A Structured Framework for Strengthening Nutrition Early Action Within Yemen’s Response Architecture

The Yemen Anticipatory Action for Nutrition Roadmap, developed by the Yemen Nutrition Cluster with technical support from the Global Nutrition Cluster, sets out a practical approach to reducing the impact of predictable shocks on nutrition outcomes in Yemen.

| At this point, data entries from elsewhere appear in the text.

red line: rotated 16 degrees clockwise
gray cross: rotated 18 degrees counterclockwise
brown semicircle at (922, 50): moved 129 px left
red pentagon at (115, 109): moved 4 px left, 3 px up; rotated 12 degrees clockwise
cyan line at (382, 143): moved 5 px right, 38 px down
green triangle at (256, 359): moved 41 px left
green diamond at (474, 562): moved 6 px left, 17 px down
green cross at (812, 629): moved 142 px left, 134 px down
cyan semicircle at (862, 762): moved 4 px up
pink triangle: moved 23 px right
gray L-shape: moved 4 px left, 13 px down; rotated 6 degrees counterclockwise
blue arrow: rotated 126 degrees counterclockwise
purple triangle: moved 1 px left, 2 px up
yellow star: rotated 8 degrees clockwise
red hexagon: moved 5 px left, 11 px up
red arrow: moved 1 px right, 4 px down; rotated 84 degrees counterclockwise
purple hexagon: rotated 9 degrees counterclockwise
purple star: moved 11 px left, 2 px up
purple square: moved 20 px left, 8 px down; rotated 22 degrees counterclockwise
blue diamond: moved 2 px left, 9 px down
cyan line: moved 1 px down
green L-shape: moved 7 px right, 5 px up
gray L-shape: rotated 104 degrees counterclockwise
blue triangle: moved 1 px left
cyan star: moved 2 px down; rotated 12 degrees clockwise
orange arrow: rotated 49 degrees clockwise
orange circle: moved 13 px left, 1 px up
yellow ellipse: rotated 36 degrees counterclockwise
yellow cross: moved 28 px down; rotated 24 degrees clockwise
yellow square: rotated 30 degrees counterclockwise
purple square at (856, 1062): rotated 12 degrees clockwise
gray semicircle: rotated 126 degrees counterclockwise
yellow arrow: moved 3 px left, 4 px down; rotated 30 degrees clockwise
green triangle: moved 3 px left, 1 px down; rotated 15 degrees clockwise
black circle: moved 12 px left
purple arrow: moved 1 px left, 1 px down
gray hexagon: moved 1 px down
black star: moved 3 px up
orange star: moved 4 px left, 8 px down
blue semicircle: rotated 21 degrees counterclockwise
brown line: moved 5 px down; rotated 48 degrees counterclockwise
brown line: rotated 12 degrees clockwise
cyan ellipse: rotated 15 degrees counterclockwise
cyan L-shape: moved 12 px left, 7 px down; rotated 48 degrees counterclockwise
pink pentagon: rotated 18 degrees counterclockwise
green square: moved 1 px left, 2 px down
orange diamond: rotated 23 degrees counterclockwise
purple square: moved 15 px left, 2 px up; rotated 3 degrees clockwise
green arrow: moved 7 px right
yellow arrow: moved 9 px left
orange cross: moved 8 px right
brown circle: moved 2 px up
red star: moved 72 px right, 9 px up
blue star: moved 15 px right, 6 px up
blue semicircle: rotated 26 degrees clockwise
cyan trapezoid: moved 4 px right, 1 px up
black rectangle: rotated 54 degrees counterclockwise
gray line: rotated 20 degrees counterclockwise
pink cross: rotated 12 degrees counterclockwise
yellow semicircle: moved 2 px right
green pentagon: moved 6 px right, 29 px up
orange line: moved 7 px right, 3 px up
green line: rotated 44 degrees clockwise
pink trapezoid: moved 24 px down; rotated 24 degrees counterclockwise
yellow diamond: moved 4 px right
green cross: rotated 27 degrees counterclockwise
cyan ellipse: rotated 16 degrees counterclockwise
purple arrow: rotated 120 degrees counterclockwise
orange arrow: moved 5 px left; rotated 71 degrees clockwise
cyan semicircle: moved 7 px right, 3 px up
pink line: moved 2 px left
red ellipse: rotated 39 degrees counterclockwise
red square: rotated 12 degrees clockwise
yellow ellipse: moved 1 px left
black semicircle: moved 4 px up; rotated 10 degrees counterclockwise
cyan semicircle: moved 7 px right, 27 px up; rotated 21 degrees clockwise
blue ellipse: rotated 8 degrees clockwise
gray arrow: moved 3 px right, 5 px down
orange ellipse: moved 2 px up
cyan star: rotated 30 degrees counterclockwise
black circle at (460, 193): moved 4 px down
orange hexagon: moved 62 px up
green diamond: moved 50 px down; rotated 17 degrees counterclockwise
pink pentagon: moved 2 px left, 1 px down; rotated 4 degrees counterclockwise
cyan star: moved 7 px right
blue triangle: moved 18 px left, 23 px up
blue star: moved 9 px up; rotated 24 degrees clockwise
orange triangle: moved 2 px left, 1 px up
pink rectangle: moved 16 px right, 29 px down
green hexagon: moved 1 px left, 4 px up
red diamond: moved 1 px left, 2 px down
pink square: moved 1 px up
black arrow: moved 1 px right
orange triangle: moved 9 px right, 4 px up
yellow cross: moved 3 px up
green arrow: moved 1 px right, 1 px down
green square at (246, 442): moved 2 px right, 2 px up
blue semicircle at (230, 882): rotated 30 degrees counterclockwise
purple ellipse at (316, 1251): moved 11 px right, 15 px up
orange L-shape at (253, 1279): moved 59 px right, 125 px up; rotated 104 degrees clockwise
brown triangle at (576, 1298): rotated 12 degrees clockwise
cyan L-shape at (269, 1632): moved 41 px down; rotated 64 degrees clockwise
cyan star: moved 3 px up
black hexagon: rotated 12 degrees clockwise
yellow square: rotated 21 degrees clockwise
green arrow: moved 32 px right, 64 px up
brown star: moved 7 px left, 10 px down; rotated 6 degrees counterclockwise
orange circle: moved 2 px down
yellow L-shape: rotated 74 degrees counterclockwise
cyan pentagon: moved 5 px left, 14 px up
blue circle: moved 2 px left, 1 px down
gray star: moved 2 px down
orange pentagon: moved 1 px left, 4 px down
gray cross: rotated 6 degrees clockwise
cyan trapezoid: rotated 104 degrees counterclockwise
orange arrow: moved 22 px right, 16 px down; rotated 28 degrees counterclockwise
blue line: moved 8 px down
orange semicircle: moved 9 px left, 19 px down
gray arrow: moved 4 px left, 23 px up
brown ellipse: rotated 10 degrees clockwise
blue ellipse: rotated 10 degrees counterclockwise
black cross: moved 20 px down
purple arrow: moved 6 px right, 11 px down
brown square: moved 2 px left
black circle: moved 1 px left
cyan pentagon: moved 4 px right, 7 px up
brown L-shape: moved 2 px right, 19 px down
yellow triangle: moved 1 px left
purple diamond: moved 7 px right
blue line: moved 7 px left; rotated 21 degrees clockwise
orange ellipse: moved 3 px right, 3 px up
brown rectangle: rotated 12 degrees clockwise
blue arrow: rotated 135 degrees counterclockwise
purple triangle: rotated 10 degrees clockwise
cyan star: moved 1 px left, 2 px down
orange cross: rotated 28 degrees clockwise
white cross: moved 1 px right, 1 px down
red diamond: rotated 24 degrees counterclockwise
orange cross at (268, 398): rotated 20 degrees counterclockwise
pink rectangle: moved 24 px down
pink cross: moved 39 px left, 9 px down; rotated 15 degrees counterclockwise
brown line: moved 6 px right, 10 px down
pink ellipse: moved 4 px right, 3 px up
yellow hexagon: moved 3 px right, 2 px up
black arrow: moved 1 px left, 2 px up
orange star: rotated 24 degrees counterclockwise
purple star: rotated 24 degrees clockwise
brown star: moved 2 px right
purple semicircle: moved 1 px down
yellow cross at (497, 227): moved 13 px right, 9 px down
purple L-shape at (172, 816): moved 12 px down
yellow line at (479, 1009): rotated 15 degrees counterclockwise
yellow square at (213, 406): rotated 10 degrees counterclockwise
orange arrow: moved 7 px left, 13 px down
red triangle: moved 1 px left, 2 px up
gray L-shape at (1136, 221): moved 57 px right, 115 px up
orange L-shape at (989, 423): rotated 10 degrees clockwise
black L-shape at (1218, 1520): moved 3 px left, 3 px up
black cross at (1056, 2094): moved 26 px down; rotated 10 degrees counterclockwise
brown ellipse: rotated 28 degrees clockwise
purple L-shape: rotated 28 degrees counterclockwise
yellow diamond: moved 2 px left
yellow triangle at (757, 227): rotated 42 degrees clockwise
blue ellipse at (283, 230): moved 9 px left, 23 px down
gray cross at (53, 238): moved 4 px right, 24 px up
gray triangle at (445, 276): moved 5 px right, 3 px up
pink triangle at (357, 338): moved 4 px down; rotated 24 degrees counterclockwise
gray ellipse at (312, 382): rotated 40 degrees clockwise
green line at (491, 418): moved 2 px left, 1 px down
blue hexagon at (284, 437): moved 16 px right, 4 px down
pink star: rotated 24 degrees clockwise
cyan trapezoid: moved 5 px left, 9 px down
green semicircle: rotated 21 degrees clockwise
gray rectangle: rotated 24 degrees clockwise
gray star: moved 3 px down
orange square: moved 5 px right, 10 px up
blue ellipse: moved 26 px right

Yemen continues to face a prolonged humanitarian crisis driven by conflict, economic instability, and increasing climate-related hazards, including flooding, disease outbreaks, food price volatility, and displacement. These recurrent shocks are key drivers of acute malnutrition, with an estimated 3.5 million people expected to be affected in 2025, including over 500,000 children with severe acute malnutrition. Despite the availability of early warning data, responses have largely remained reactive, often occurring after nutritional conditions have already deteriorated.

The roadmap:
  • Defines anticipatory action for nutrition as a time-bound, forward-looking approach that enables action ahead of predictable shocks.
  • Aims to reduce humanitarian impact, protect vulnerable populations, and ensure continuity of essential services in a cost-effective, risk-informed way.
  • Establishes a six-pillar framework covering both core and enabling components of an anticipatory action system, including improved use of early warning systems, stronger links between risk analysis and early action, and better integration with Health, WASH, and Food Security sectors.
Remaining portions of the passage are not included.